CALCINEURIN-INHIBITOR RELATED NEPHROTOXICITY- REVERSIBILITY IN PAEDIATRIC LIVER TRANSPLANT RECIPIENTS1

Abstract
To study the efficacy of mycophenolate mofetil (MMF) as renal rescue in paediatric liver transplant recipients with calcineurin-inhibitor- (CI) related nephrotoxicity. Pediatric liver transplant recipients with stable graft function and a glomerular filtration rate (GFR) <80 ml/min/1.73 m2 were enrolled. MMF was introduced at 20 mg/kg/day and increased to 40 mg/kg/day after 1 week. CI dose was then reduced 6 weeks to achieve blood levels 25% of baseline. GFR was reassessed after 6 and 12 months.
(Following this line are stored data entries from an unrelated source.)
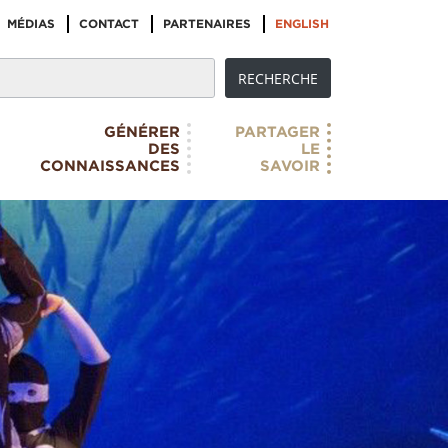
MÉDIAS
CONTACT
PARTENAIRES
ENGLISH
GÉNÉRER
PARTAGER
DES
LE
CONNAISSANCES
SAVOIR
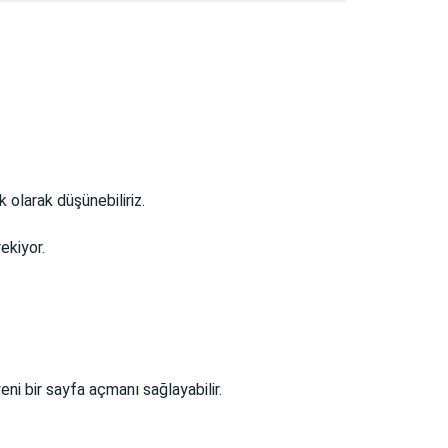
 olarak düşünebiliriz.
ekiyor.
eni bir sayfa açmanı sağlayabilir.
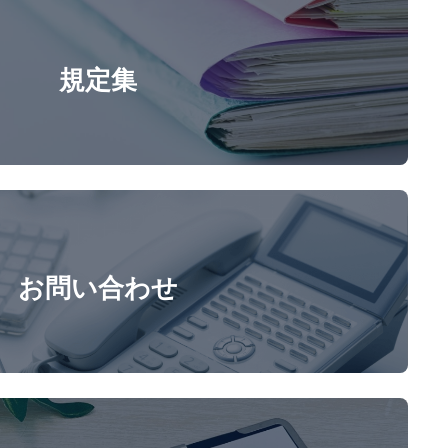
規定集
お問い合わせ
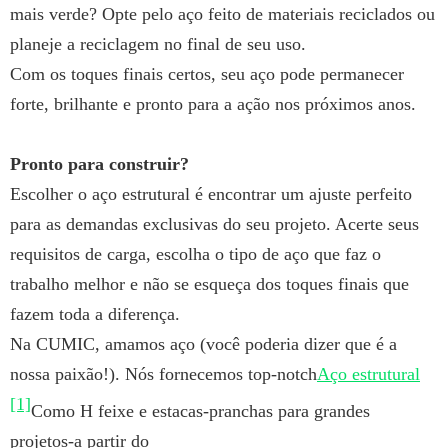
mais verde? Opte pelo aço feito de materiais reciclados ou
planeje a reciclagem no final de seu uso.
Com os toques finais certos, seu aço pode permanecer
forte, brilhante e pronto para a ação nos próximos anos.
Pronto para construir?
Escolher o aço estrutural é encontrar um ajuste perfeito
para as demandas exclusivas do seu projeto. Acerte seus
requisitos de carga, escolha o tipo de aço que faz o
trabalho melhor e não se esqueça dos toques finais que
fazem toda a diferença.
Na CUMIC, amamos aço (você poderia dizer que é a
nossa paixão!). Nós fornecemos top-notch
Aço estrutural
[1]
Como H feixe e estacas-pranchas para grandes
projetos-a partir do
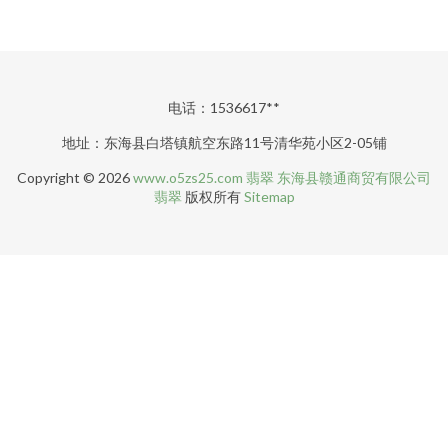
电话：1536617**
地址：东海县白塔镇航空东路11号清华苑小区2-05铺
Copyright © 2026
www.o5zs25.com
翡翠
东海县赣通商贸有限公司
翡翠
版权所有
Sitemap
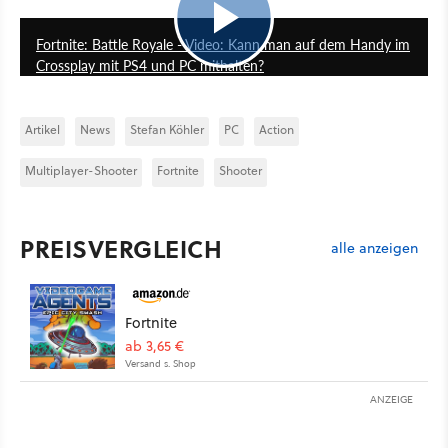
7:32
Fortnite: Battle Royale - Video: Kann man auf dem Handy im
Crossplay mit PS4 und PC mithalten?
Artikel
News
Stefan Köhler
PC
Action
Multiplayer-Shooter
Fortnite
Shooter
PREISVERGLEICH
alle anzeigen
Fortnite
ab 3,65 €
Versand s. Shop
ANZEIGE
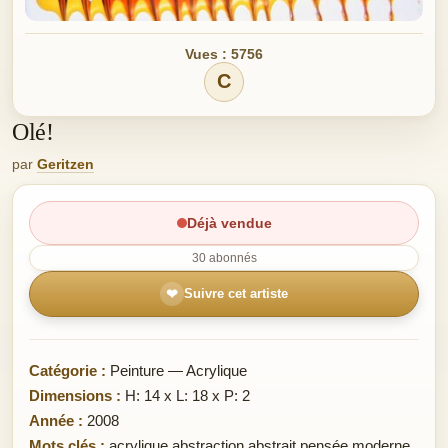
Vues : 5756
C
Olé!
par
Geritzen
Déjà vendue
30 abonnés
❤
Suivre cet artiste
Catégorie :
Peinture — Acrylique
Dimensions :
H: 14 x L: 18 x P: 2
Année :
2008
Mots clés :
acrylique abstraction abstrait pensée moderne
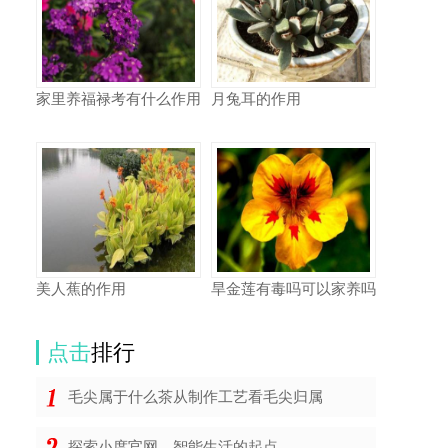
家里养福禄考有什么作用
月兔耳的作用
美人蕉的作用
旱金莲有毒吗可以家养吗
点击
排行
毛尖属于什么茶从制作工艺看毛尖归属
探索小度官网，智能生活的起点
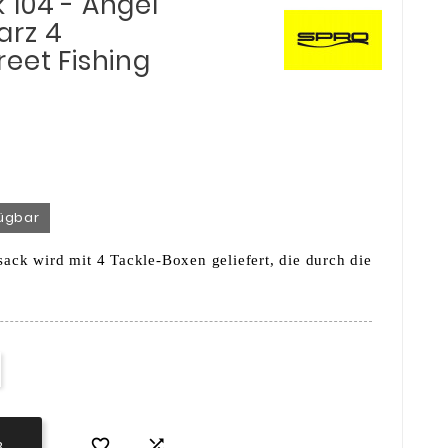
 104 - Angel
arz 4
eet Fishing
fügbar
ack wird mit 4 Tackle-Boxen geliefert, die durch die
.


B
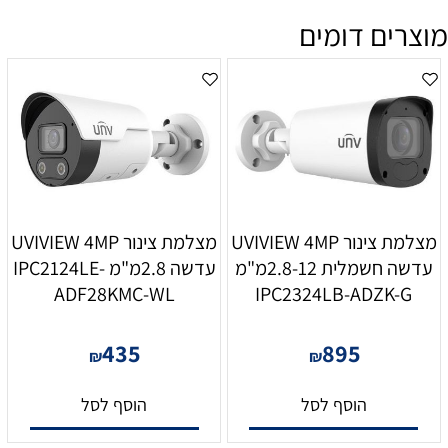
מוצרים דומים
מצלמת צינור UVIVIEW 4MP
מצלמת צינור UVIVIEW 4MP
עדשה חשמלית 2.8-12מ"מ
עדשה 2.8מ"מ IPC2124LE-
ADF28KMC-WL
IPC2324LB-ADZK-G
435
895
₪
₪
הוסף לסל
הוסף לסל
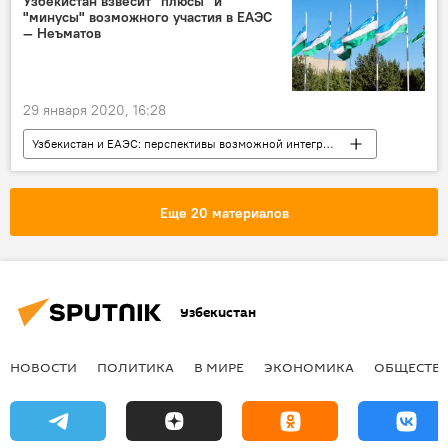
Узбекистан взвесит "плюсы" и
"минусы" возможного участия в ЕАЭС
— Неъматов
29 января 2020, 16:28
Узбекистан и ЕАЭС: перспективы возможной интеграции
Экономика
Узбекистан
Экономика
ЕАЭС
Евразийский экономический союз
Еще 20 материалов
Политика
Узбекистан
НОВОСТИ
ПОЛИТИКА
В МИРЕ
ЭКОНОМИКА
ОБЩЕСТВ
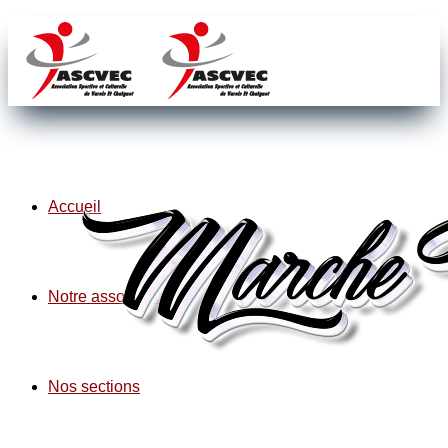
Accueil
Notre association
Nos sections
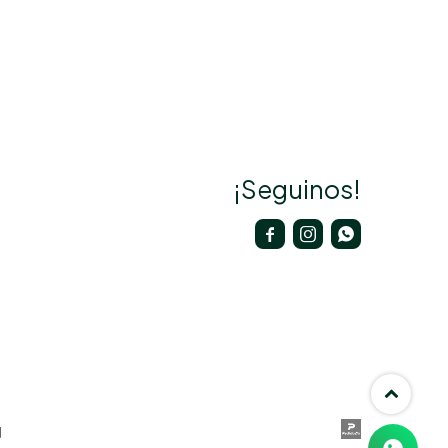
¡Seguinos!



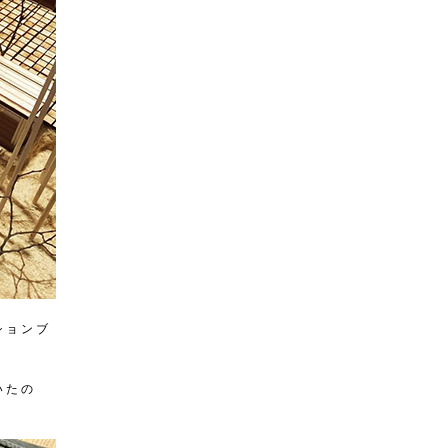
ションブ
いたの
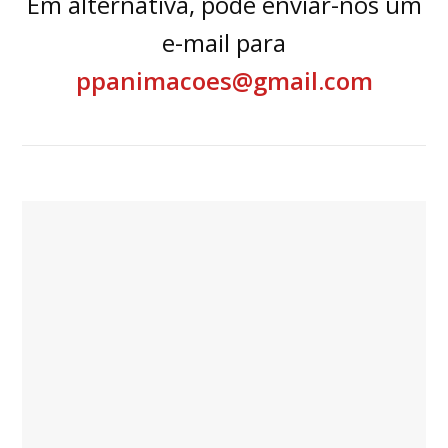
Em alternativa, pode enviar-nos um
e-mail para
ppanimacoes@gmail.com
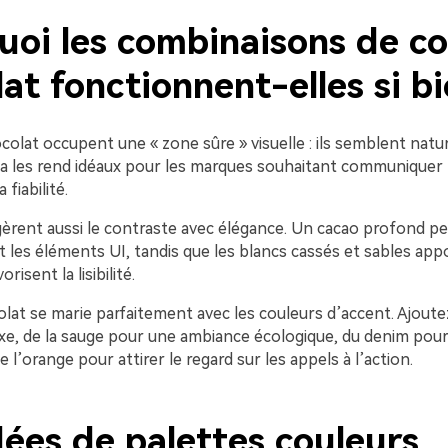
uoi les combinaisons de co
at fonctionnent-elles si b
olat occupent une « zone sûre » visuelle : ils semblent nature
la les rend idéaux pour les marques souhaitant communiquer l
 fiabilité.
gèrent aussi le contraste avec élégance. Un cacao profond pe
 les éléments UI, tandis que les blancs cassés et sables app
risent la lisibilité.
olat se marie parfaitement avec les couleurs d’accent. Ajoutez
xe, de la sauge pour une ambiance écologique, du denim pour
l’orange pour attirer le regard sur les appels à l’action.
dées de palettes couleurs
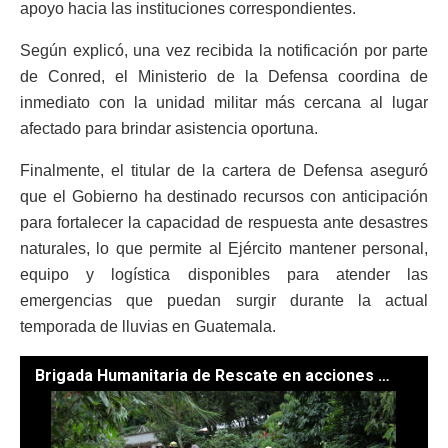
apoyo hacia las instituciones correspondientes.
Según explicó, una vez recibida la notificación por parte
de Conred, el Ministerio de la Defensa coordina de
inmediato con la unidad militar más cercana al lugar
afectado para brindar asistencia oportuna.
Finalmente, el titular de la cartera de Defensa aseguró
que el Gobierno ha destinado recursos con anticipación
para fortalecer la capacidad de respuesta ante desastres
naturales, lo que permite al Ejército mantener personal,
equipo y logística disponibles para atender las
emergencias que puedan surgir durante la actual
temporada de lluvias en Guatemala.
Brigada Humanitaria de Rescate en acciones durante emergencias. / Foto: Archivo SCSP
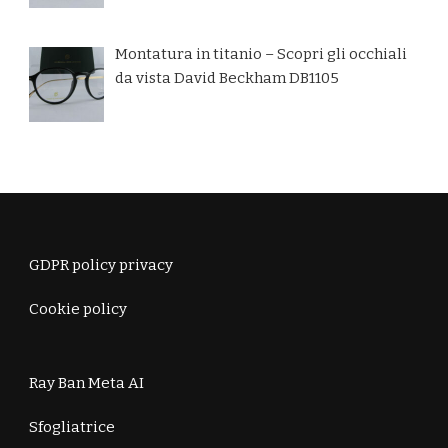
Montatura in titanio – Scopri gli occhiali
da vista David Beckham DB1105
GDPR policy privacy
Cookie policy
Ray Ban Meta AI
Sfogliatrice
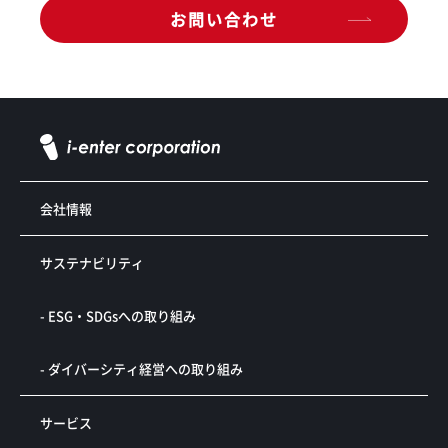
お問い合わせ
会社情報
サステナビリティ
- ESG・SDGsへの取り組み
- ダイバーシティ経営への取り組み
サービス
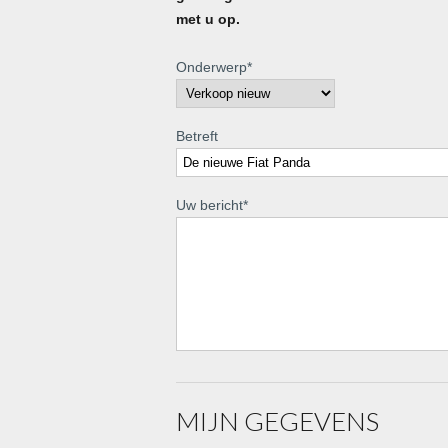
met u op.
Onderwerp
*
Betreft
Uw bericht
*
MIJN GEGEVENS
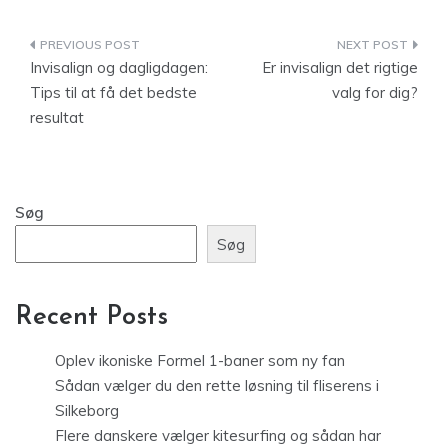
Indlægsnavigation
Invisalign og dagligdagen:
Er invisalign det rigtige
Tips til at få det bedste
valg for dig?
resultat
Søg
Søg
Recent Posts
Oplev ikoniske Formel 1-baner som ny fan
Sådan vælger du den rette løsning til fliserens i
Silkeborg
Flere danskere vælger kitesurfing og sådan har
Fourteen children with a median (range) interval from transplant of 57 (4-111) months were studied. Their median (range) GFR in ml/min/1.73 m2 increased from a baseline of 52 (31–71), to 69 (38–111) and 73 (35–98) at 6 and 12 months, respectively (P =0.00014). Side effects of MMF include leucopaenia in two and backache in one, two of whom discontinued MMF. Acute allograft rejection occurred in three children. All 14 are well with a median (range) follow-up of 24 (14–38) months from MMF introduction. MMF allows the recovery of renal function from CI related nephrotoxicity in more than 70% of paediatric liver transplant recipients with renal impairment.